I’m driving from Joshua Tree to Twentynine Palms.  I turn left on Adobe Drive.  Ahead of me is the largest U.S. Marine Training Base in the world.  I don’t go there.  I turn right on Amboy Road and pass the RV campground where we spent a week in 2016.  We pass by and have memories of our stay there.  Then I pressed the foot to the metal and headed east…toward the Mojave desert…and Wonder Valley.

I’ve been down this road before.  We left the aforementioned RV park and drove down the Amboy Road.  I thought at the time, seeing the increasingly isolated adobe houses, churches and trailers that nothing legal was going on out there.

I was wrong.  At least to my knowledge.

I wouldn’t be writing this blog and revisiting this place if I had not run across an article in the New York Times digital edition on my iPhone.  A writer from LA, Ivy Pochoda, had an article in the Travel section about “getting lost” in Wonder Valley and the music of the absolute quiet.

I had to revisit the place that I saw on my drive through in 2016.  I’m glad I went back.

This is not to say that I got to know the few residents…I didn’t.  But I spent a few hours in the Palms Restaurant that I glimpsed in ’16.  This time I was serious.  I wanted the storied french fries and have a mug of the only beer that was on tap…Pabst Blue Ribbon.  I haven’t had a PBR in forty years.  The fries were fabulous.  We watched King of Kings on the TV…an Easter movie in the days before Christmas?!

[Photo is mine.]

We chatted with the soft-spoken bartender, Kevin, to try to get a sense of what it was like to live out here where nothing takes on a whole new meaning.  Take my advice: if you want isolation and to get off the grid…go to Wonder Valley.  But, it isn’t all sand and sage.  The Palms has a very active social calendar.  Sunday brunch  usually finds the place filled.
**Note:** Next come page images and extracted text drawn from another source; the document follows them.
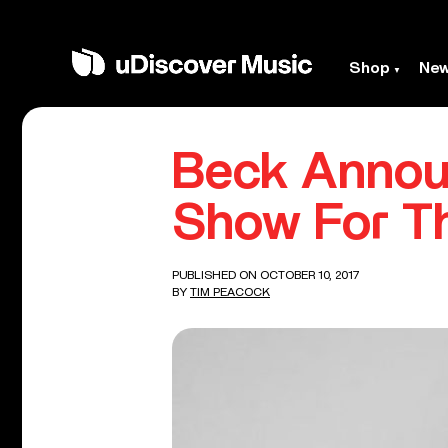
Shop
Ne
Beck Annou
Show For T
PUBLISHED ON OCTOBER 10, 2017
BY
TIM PEACOCK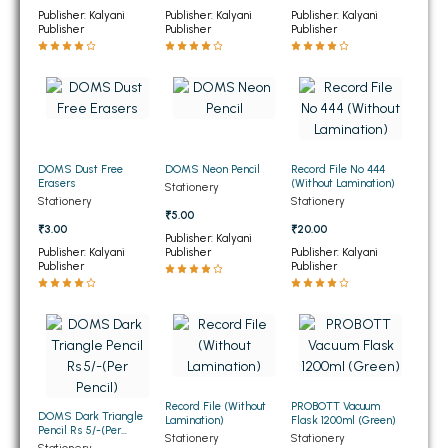
Publisher: Kalyani
Publisher: Kalyani
Publisher: Kalyani
BBA 5th Semester PU Chandigarh
Publisher
Publisher
Publisher
BBA 6th Semester PU Chandigarh
MA PU Chandigarh
MA 1st Semester PU Chandigarh
MA 2nd Semester PU Chandigarh
MA 3rd Semester PU Chandigarh
MA 4th Semester PU Chandigarh
DOMS Dust Free
DOMS Neon Pencil
Record File No 444
MA 5th Semester PU Chandigarh
MA 6th Semester PU Chandigarh
Erasers
(Without Lamination)
Stationery
Stationery
Stationery
₹5.00
Medical Books
₹3.00
₹20.00
Publisher: Kalyani
Publisher: Kalyani
Publisher
Publisher: Kalyani
Engineering Books
Publisher
Publisher
Management Books
PGDCA Books
BCOM PU Chandigarh
Record File (Without
PROBOTT Vacuum
DOMS Dark Triangle
Lamination)
Flask 1200ml (Green)
BCOM 1st Semester PU Chandigarh
Pencil Rs 5/-(Per
Stationery
Stationery
Pencil)
Stationery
The Palms Restaurant is a world unto itself.  There is a backyard dining area where summer concerts (cowboy music, mostly likely) is played on a funky stage.  The food is outstanding and very inexpensive.

[The backyard of the Palms. Photo is mine.]

 

There is a newsletter called the Sand Paper which connects the widely spaced residents of the Valley.  Many musicians and artists make this their home.  More than a few of them have painted the many murals on the sides of buildings in 29 Palms.

It is a kind of an oasis in Wonder Valley.  Along Amboy Road are leftover homes and spooky desert shacks.

[Along Amboy Road. Photo is mine.]

[Yet another reminder of days gone by. Photo is mine.]

I probably could live out here…in Wonder Valley.  Mariam definitely could not.  But, there’s a peace and openness that has eluded me in the Northeast USA.  The sky is endless and almost always clear.

There is the waxing moon.  I could see the Milky Way nearly every night.  In the winter, one needs one of those down ‘sweaters’ to fend off the night chill.

There’s something about the desert that attracts me.  Out in the emptiness, you rely on yourself and your neighbors.

And your trust in your own skills of dealing with isolation and that big void of land and the clear night sky.